WHAT YOU HAVE TO DO >> Word for word, restate every line from the one with "16-18, rue de Bonnevoie" through the end of the records below, both included, and add nothing.

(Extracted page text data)
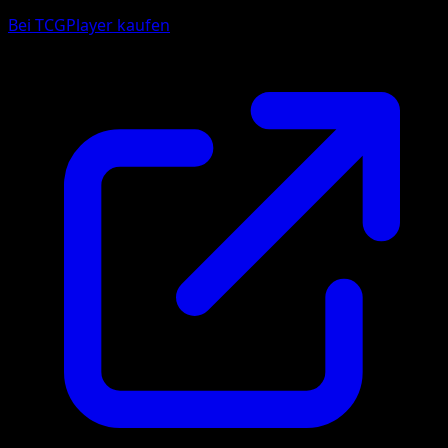
Bei TCGPlayer kaufen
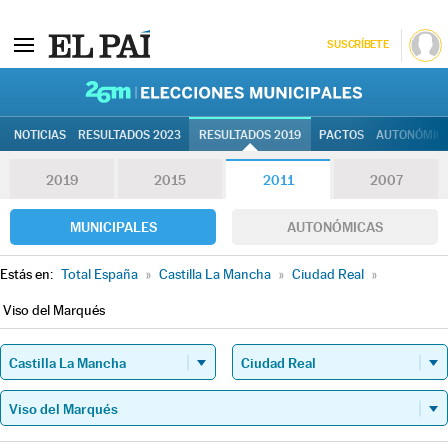
SUSCRÍBETE
26M | Elec
NOTICIAS
RESULTADOS 2023
RESULTADOS 2019
PACTOS
AUTONÓMIC
2019
2015
2011
2007
MUNICIPALES
AUTONÓMICAS
Estás en:
Total España
»
Castilla La Mancha
»
Ciudad Real
»
Viso del Marqués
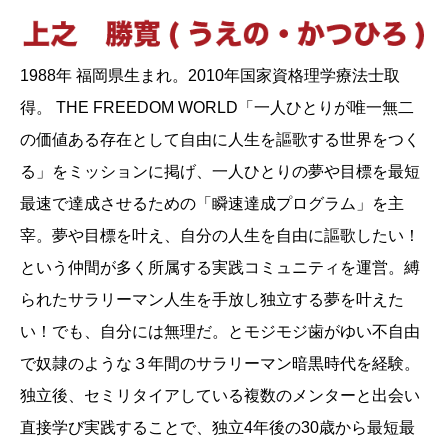
1988年 福岡県生まれ。2010年国家資格理学療法士取
得。 THE FREEDOM WORLD「一人ひとりが唯一無二
の価値ある存在として自由に人生を謳歌する世界をつく
る」をミッションに掲げ、一人ひとりの夢や目標を最短
最速で達成させるための「瞬速達成プログラム」を主
宰。夢や目標を叶え、自分の人生を自由に謳歌したい！
という仲間が多く所属する実践コミュニティを運営。縛
られたサラリーマン人生を手放し独立する夢を叶えた
い！でも、自分には無理だ。とモジモジ歯がゆい不自由
で奴隷のような３年間のサラリーマン暗黒時代を経験。
独立後、セミリタイアしている複数のメンターと出会い
直接学び実践することで、独立4年後の30歳から最短最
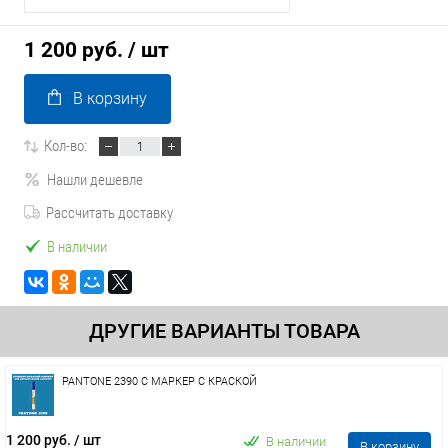
1 200 руб.
/ шт
В корзину
Кол-во:
Нашли дешевле
Рассчитать доставку
В наличии
ДРУГИЕ ВАРИАНТЫ ТОВАРА
PANTONE 2390 C МАРКЕР С КРАСКОЙ
1 200 руб.
/ шт
В наличии
В корзину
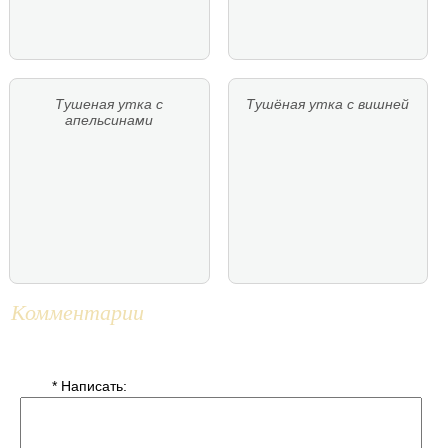
Тушеная утка с
Тушёная утка с вишней
апельсинами
Комментарии
* Написать:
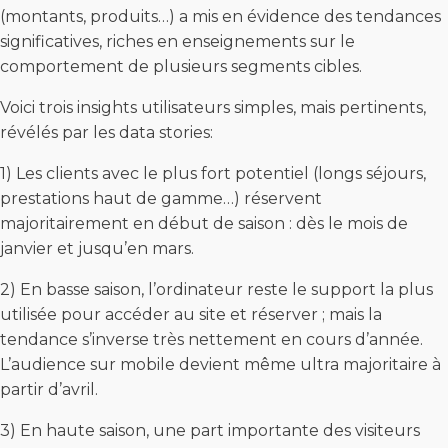
(montants, produits…) a mis en évidence des tendances
significatives, riches en enseignements sur le
comportement de plusieurs segments cibles.
Voici trois insights utilisateurs simples, mais pertinents,
révélés par les data stories:
1) Les clients avec le plus fort potentiel (longs séjours,
prestations haut de gamme…) réservent
majoritairement en début de saison : dès le mois de
janvier et jusqu’en mars.
2) En basse saison, l’ordinateur reste le support la plus
utilisée pour accéder au site et réserver ; mais la
tendance s’inverse très nettement en cours d’année.
L’audience sur mobile devient même ultra majoritaire à
partir d’avril.
3) En haute saison, une part importante des visiteurs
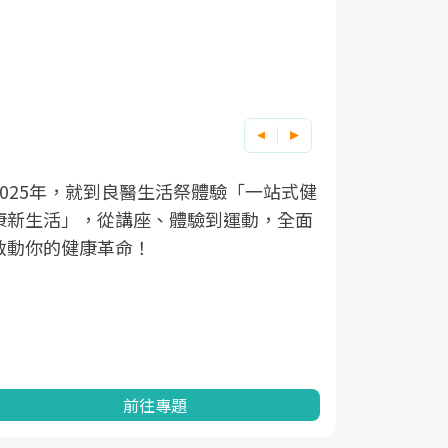
良醫健康網從「換季的身體變化」出發，
根據不同性
因應超高齡
透過醫學觀點與日常感受的對話，建立對
在、未來的
「2025
亞健康的認知，進而引導實際的改善行
知道該如何
促進為目的
動。
健康的關鍵
分析進行全
灣健康促進
前往專題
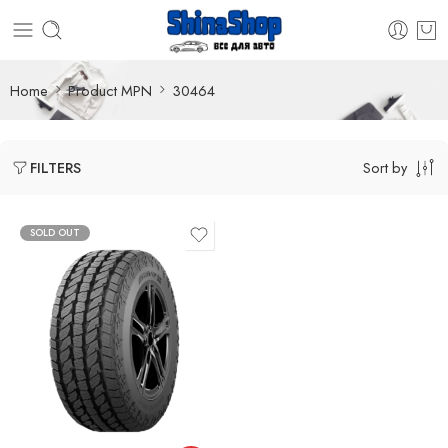
Home
Product MPN
30464
Sort by
FILTERS
SOLD OUT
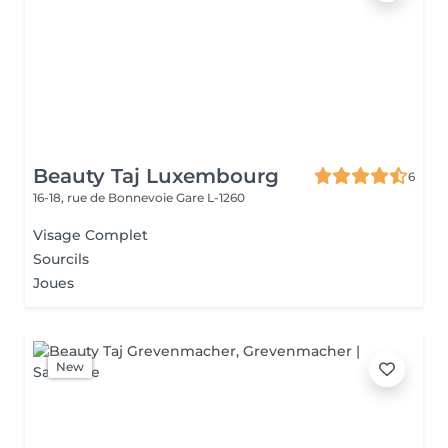
Beauty Taj Luxembourg
6
16-18, rue de Bonnevoie
Gare L-1260
Visage Complet
Sourcils
Joues
New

EXPECTED ANSWER >>
16-18, rue de Bonnevoie
Gare L-1260
Visage Complet
Sourcils
Joues
New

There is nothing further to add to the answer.